Problem: Copy out the records in full, word for word, without pictures.

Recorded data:
......

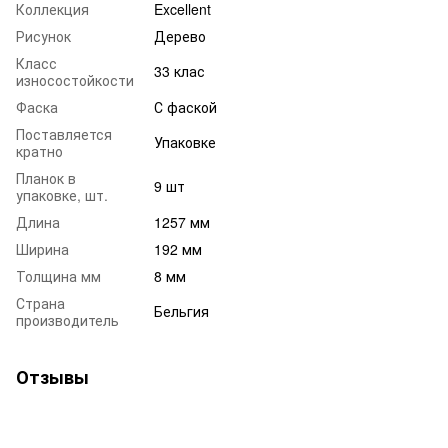
Коллекция
Excellent
Рисунок
Дерево
Класс
33 клас
износостойкости
Фаска
С фаской
Поставляется
Упаковке
кратно
Планок в
9 шт
упаковке, шт.
Длина
1257 мм
Ширина
192 мм
Толщина мм
8 мм
Страна
Бельгия
производитель
Отзывы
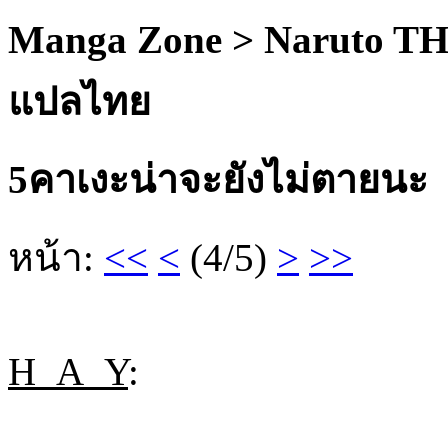
Manga Zone > Naruto TH
แปลไทย
5คาเงะน่าจะยังไม่ตายนะ
หน้า:
<<
<
(4/5)
>
>>
H_A_Y
:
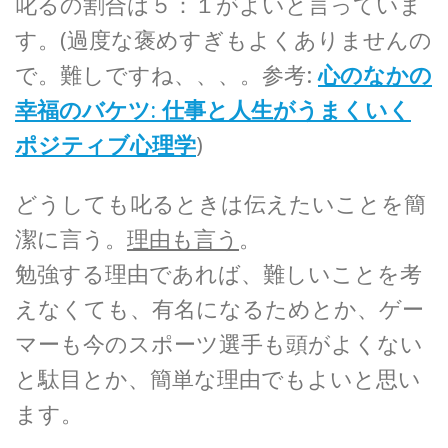
叱るの割合は５：１がよいと言っていま
す。(過度な褒めすぎもよくありませんの
で。難しですね、、、。参考:
心のなかの
幸福のバケツ: 仕事と人生がうまくいく
ポジティブ心理学
)
どうしても叱るときは伝えたいことを簡
潔に言う。
理由も言う
。
勉強する理由であれば、難しいことを考
えなくても、有名になるためとか、ゲー
マーも今のスポーツ選手も頭がよくない
と駄目とか、簡単な理由でもよいと思い
ます。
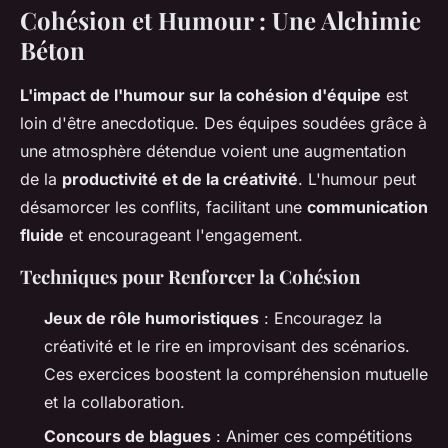
Cohésion et Humour : Une Alchimie
Béton
L'impact de l'humour sur la cohésion d'équipe
est
loin d'être anecdotique. Des équipes soudées grâce à
une atmosphère détendue voient une augmentation
de la
productivité et de la créativité
. L'humour peut
désamorcer les conflits, facilitant une
communication
fluide
et encourageant l'engagement.
Techniques pour Renforcer la Cohésion
Jeux de rôle humoristiques
: Encouragez la
créativité et le rire en improvisant des scénarios.
Ces exercices boostent la compréhension mutuelle
et la collaboration.
Concours de blagues
: Animer ces compétitions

......

Exercise result:
Коллекция
Excellent
Рисунок
Дерево
Класс
33 клас
износостойкости
Фаска
С фаской
Поставляется
Упаковке
кратно
Планок в
9 шт
упаковке, шт.
Длина
1257 мм
Ширина
192 мм
Толщина мм
8 мм
Страна
Бельгия
производитель
Отзывы
Manga Zone > Naruto TH
แปลไทย
5คาเงะน่าจะยังไม่ตายนะ
หน้า:
<<
<
(4/5)
>
>>
H_A_Y
:
叱るの割合は５：１がよいと言っていま
す。(過度な褒めすぎもよくありませんの
で。難しですね、、、。参考:
心のなかの
幸福のバケツ: 仕事と人生がうまくいく
ポジティブ心理学
)
どうしても叱るときは伝えたいことを簡
潔に言う。
理由も言う
。
勉強する理由であれば、難しいことを考
えなくても、有名になるためとか、ゲー
マーも今のスポーツ選手も頭がよくない
と駄目とか、簡単な理由でもよいと思い
ます。
Cohésion et Humour : Une Alchimie
Béton
L'impact de l'humour sur la cohésion d'équipe
est
loin d'être anecdotique. Des équipes soudées grâce à
une atmosphère détendue voient une augmentation
de la
productivité et de la créativité
. L'humour peut
désamorcer les conflits, facilitant une
communication
fluide
et encourageant l'engagement.
Techniques pour Renforcer la Cohésion
Jeux de rôle humoristiques
: Encouragez la
créativité et le rire en improvisant des scénarios.
Ces exercices boostent la compréhension mutuelle
et la collaboration.
Concours de blagues
: Animer ces compétitions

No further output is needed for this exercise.